Wenn sich der rote Bühnenvorhang in der Neuinszenierung von Rossinis Barbier am Staatstheater Nürnberg hebt ist von Sevilla keine Spur! Zumindest nicht vom barocken Touristen-Sevilla mit seinen prunkvollen Palästen und populären Plätzen; die Handlung hat Regisseur Josef Ernst Köpplinger eher in eine Vorstadtsiedlung verlegt, wo sich kleine Häuser mit oberflächlich getünchten bunten Fassaden immer wieder um sich drehen und den Blick in eine arg kleinbürgerliche Einrichtungs-Welt mit Chaiselongue, Bügelbrett, Röhrenfernseher und Kofferradio der 60er Jahre öffnen.
Dazwischen hat Bühnenbildner Harald Thor ein Gewirr von rostenden Stahltreppen und schwenkenden Balkontüren arrangiert, über die die Akteure in rasant ausgelassenem Handlungsrausch immer wieder hinwegrennen. Gabriele Heimann hat für die Ausstattung den Kleiderschrank dieser Epoche geöffnet und die Herren in luftig-dandyhafte Kombinationen gesteckt, während Rosina in bunt getupften Sommerkleidern für die hitzige Auseinandersetzung in südlicher Sonne bestens gerüstet ist.

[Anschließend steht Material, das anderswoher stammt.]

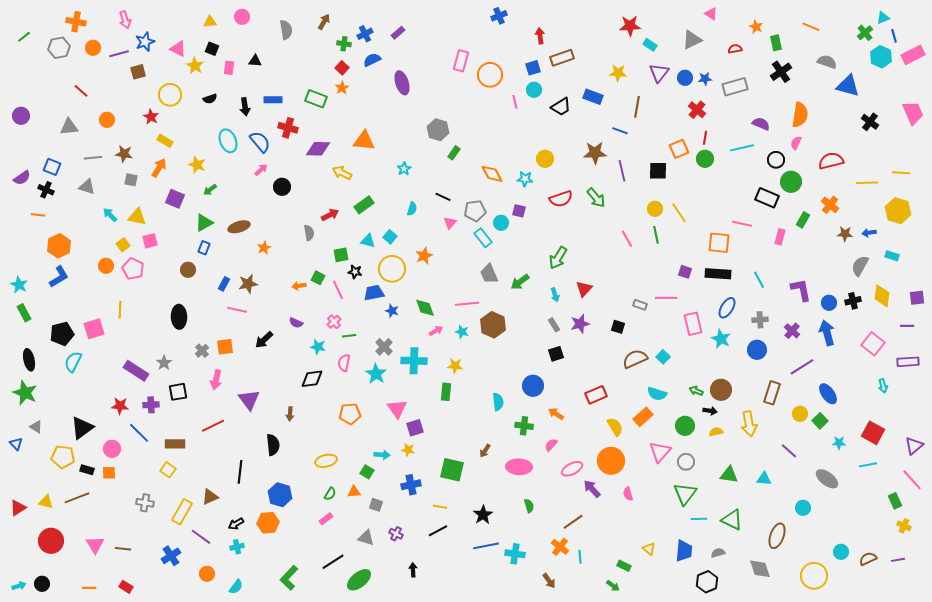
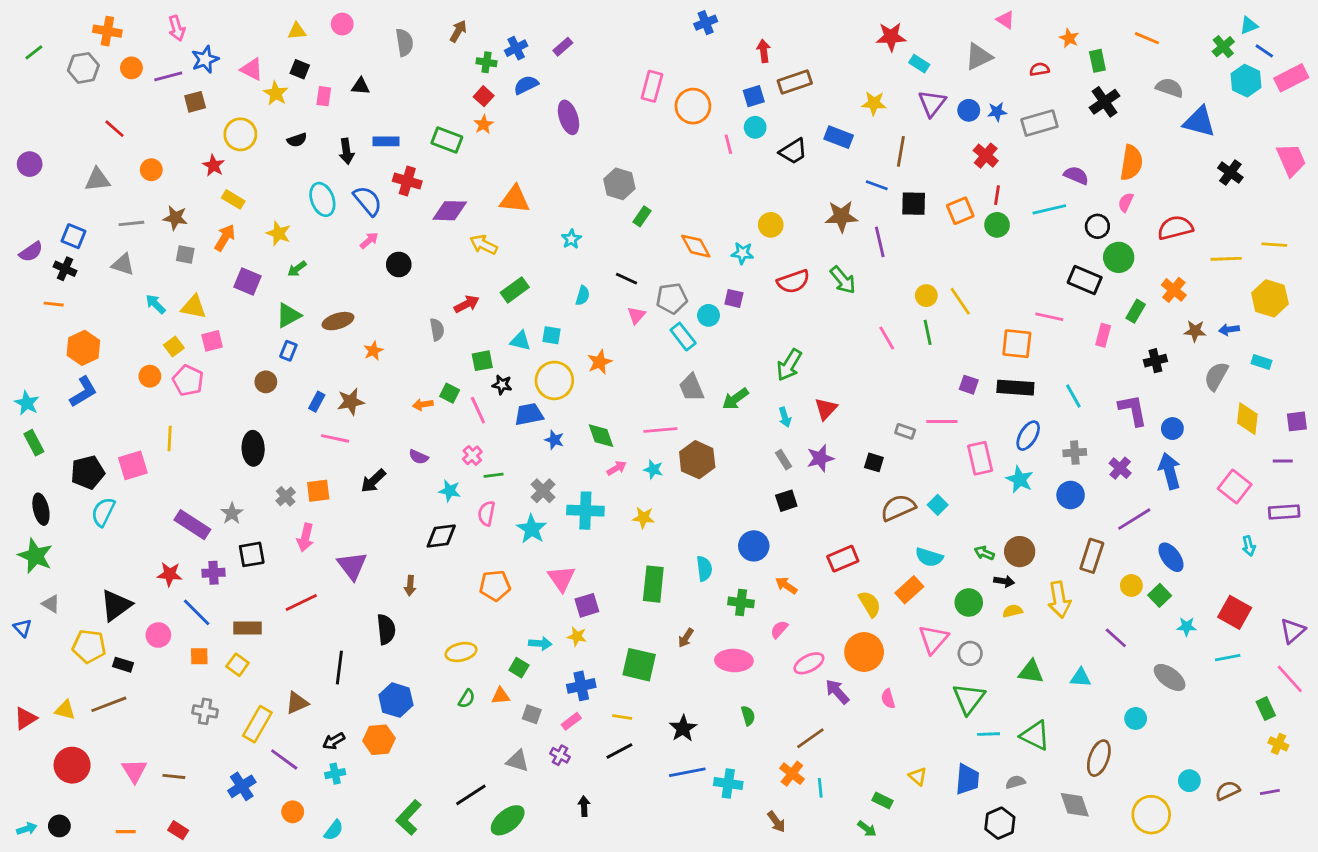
blue line: (894, 36) -> (1264, 51), turned -40
black square: (658, 171) -> (914, 204), moved
cyan square: (390, 237) -> (552, 335), turned -32
black cross: (853, 301) -> (1155, 361), moved
green rectangle: (446, 392) -> (653, 584), moved, size x1.4
orange square: (109, 473) -> (199, 656), moved
pink rectangle: (326, 519) -> (571, 721), moved

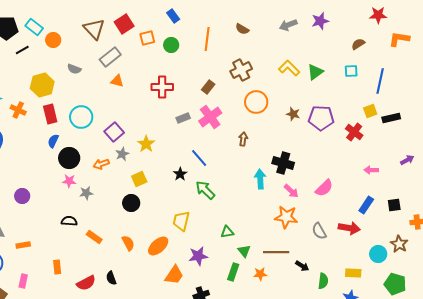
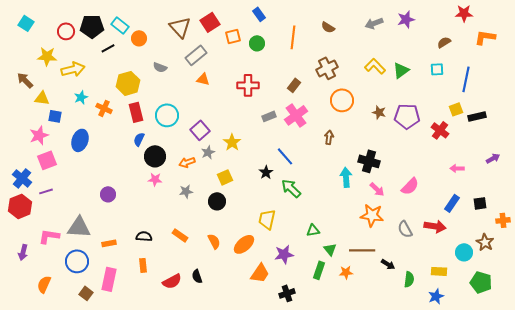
gray star: (86, 193) -> (186, 191), moved
black semicircle: (69, 221) -> (144, 236), moved
pink rectangle: (23, 281) -> (109, 279), size x1.6

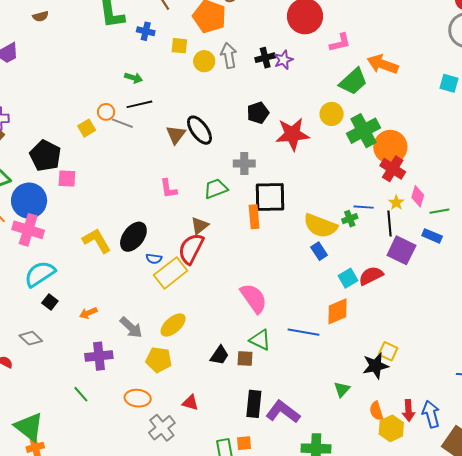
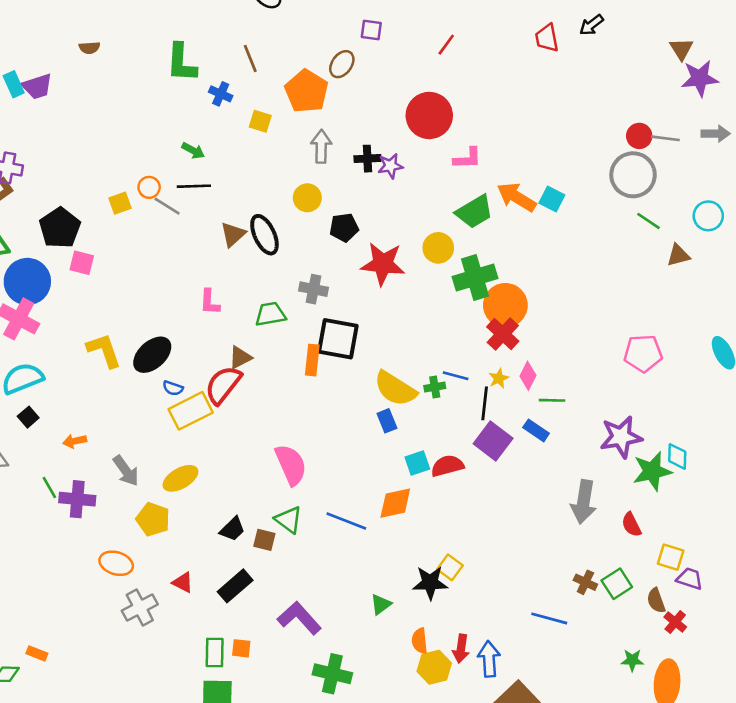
yellow circle: (204, 61) -> (307, 198), moved
cyan square: (449, 83) -> (552, 199), moved
green line: (81, 394) -> (49, 487), moved
black rectangle: (254, 404) -> (235, 586), moved, turned 32

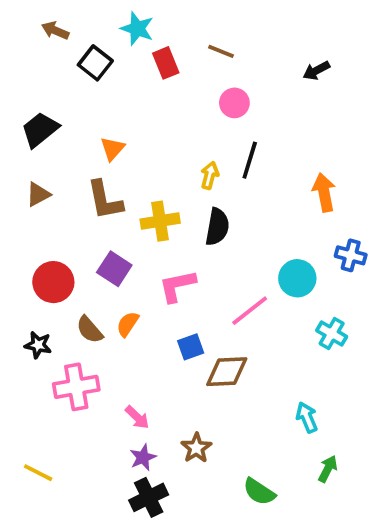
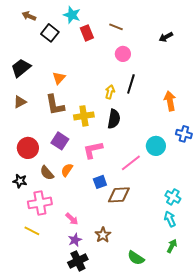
cyan cross: (332, 334) -> (173, 197), moved
cyan arrow: (307, 417) -> (170, 219), moved
yellow line: (38, 473) -> (32, 231), moved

Köpplinger, derzeit Intendant des Gärtnerplatz-Theaters in München, nimmt sich dort witzige Opern- und Musicalstoffe ebenso vor wie vielschichtige Revolutionsdramatik in Gottfried von Einems Dantons Tod an der Wiener Staatsoper. Il Barbiere di Siviglia lässt er an der Nürnberger Oper in den Jahren der spanischen Franco-Ära spielen und zeigt, dass die unheilige Allianz von Adel, Geistlichkeit und Militär hier wie zu Zeiten der Entstehung von Beaumarchais' Komödie um 1775 gleichermaßen aktuell ist. Da quartiert sich Graf Almaviva kurzerhand beim bürgerlichen Dottore Bartolo ein, ohne auf dessen Privatsphäre Rücksicht zu nehmen; da nimmt er sich im überkommenen Adelsrecht den Zutritt zu Rosina, die aus ihrem Käfig im Hause Bartolo ausbrechen möchte; da wandern unendliche Bündel von Geldscheinen als Schmiergeld aus der gräflichen Brieftasche in die Hüte und Hosentaschen von Priestern, Soldaten, Liebesmädchen und Bediensteten.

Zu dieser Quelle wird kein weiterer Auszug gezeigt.